Machine: Automates computations, checks consistency, and suggests hypotheses.
Hybrid: Human sets goals, machine executes reasoning steps.

4. Refinements (ལེགས་བཅོས legs bcos)

Ensuring correctness and progression:

Infinite Thinking: Achieved via iteration Sₙ → ∞.
Finite Steps: Each step is discrete, Sₙ → Sₙ₊₁.
Operator-Driven: The direction of reasoning is controlled by O.

The cycle repeats indefinitely, refining knowledge.


    S₀ → S₁ → S₂ → ... → Sₙ → Sₙ₊₁ → ...

Where:

Sₙ is a finite reasoning step.
Sₙ₊₁ builds upon Sₙ, ensuring refinement.
Limit process: lim (n → ∞) Sₙ represents infinite reasoning.

5. Design Goals (དམིགས་ཡུལ dmigs yul)

Runtime Languages: Handle computation and concurrency.
Higher Languages: Ensure theorem proving and soundness.
Infinite Thinking: Achieved via refinements cycles.
Operator-Driven: Collaboration between humans and machines.

Verified Lambda Interpreter and Concurrent Parallel Matrix Runtime.
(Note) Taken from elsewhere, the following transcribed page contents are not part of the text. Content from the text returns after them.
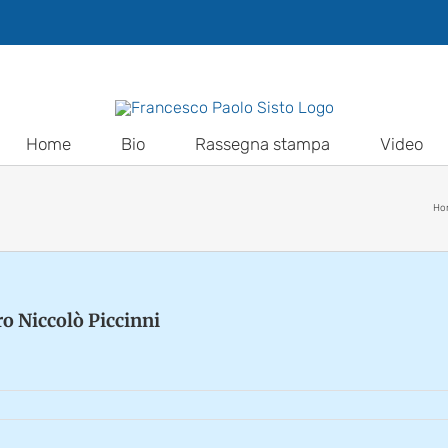
Home
Bio
Rassegna stampa
Video
Ho
ro Niccolò Piccinni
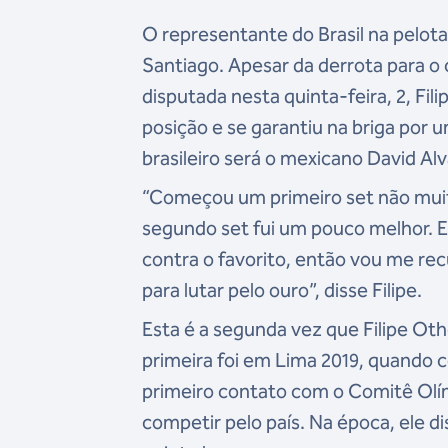
O representante do Brasil na pelot
Santiago. Apesar da derrota para o c
disputada nesta quinta-feira, 2, Fi
posição e se garantiu na briga por 
brasileiro será o mexicano David Al
“Começou um primeiro set não muit
segundo set fui um pouco melhor. E
contra o favorito, então vou me re
para lutar pelo ouro”, disse Filipe.
Esta é a segunda vez que Filipe Ot
primeira foi em Lima 2019, quando c
primeiro contato com o Comitê Olí
competir pelo país. Na época, ele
Joe, Bob, and Alice languages share the same Standard ML like BNF grammar.

Joe

Joe is a certified bytecode stack interpreter and Intel/ARM code compiler.

[1] — MinCaml
[2] — CoqASM
[3] — Verified LISP Interpreter
[4] — Kind

fun a (0, n) = n + 1
  | a (m, 0) = a (m - 1, 1)
  | a (m, n) = a (m - 1, a (m, n - 1))

Bob

Bob is a parallel concurrent non-blocking zero-copy run-time with CAS cursors [4,5].

[5] — Kernel
[6] — Pony
[7] — Erlang

fun proc =
let val p0 = pub(0,8)
    val s1 = sub(0,p0)
    val s2 = sub(0,p0)
 in send(p0,11);
    send(p0,12);
    [ receive(s1);
      receive(s2);
      receive(s1);
      receive(s2)
    ]
    end

Alice

Alice is a linear types calculus with partial fractions [6] for BLAS level 3 programming.

[8] — NumLin

fun simpleConvolution (i n: int) (x0: float) (write w: vector float)
  : vector float
  = begin
      if n = i then result.emit(write),
      a = [w0,w1,w2] = w.get(0,3),
      b = [x0,x1,x2] = [ x0 | write.get(i,2) ],
      write.set(i, Dotp(a,b)),
      simpleConvolution((i + 1),n,x1,write,w)
    end

Sound and Consistent Predicative Formal Languages. Henk, Per, Anders, Dan languages share the same Lean like BNF grammar.

Henk

Henk is a Pure Type System (PTS-91) in the style of Coquand/Huet Calculus of Inductive Constructions (CoC-88) with infinite numbere of universes. Henk also supports AUTOMATH syntax (AUT-68).

AUT-68 — AUTOMATH
CoC-88 — Calculus of Constructions
PTS-91 — Pure Type System (Π)

def N := Π (A : U), (A → A) → A → A
def zero : N := λ (A : U) (S : A → A) (Z : A), Z
def succ : N -> N := λ (n : N) (A : U) (S : A → A) (Z : A), S (n A S Z)
def plus (m n : N) : N := λ (A : U) (S : A → A) (Z : A), m A S (n A S Z)
def mult (m n : N) : N := λ (A : U) (S : A → A) (Z : A), m A (n A S) Z
def pow (m n : N) : N := λ (A : U) (S : A → A) (Z : A), n (A → A) (m A) S Z

Per

Per is a ΠΣ (MLTT-72) prover with Calculus of Inductive Constructions and idenitity types (MLTT-75). The natural extension of CoC to CIC was done by Frank Pfenning and Christine Paulin (IND-89).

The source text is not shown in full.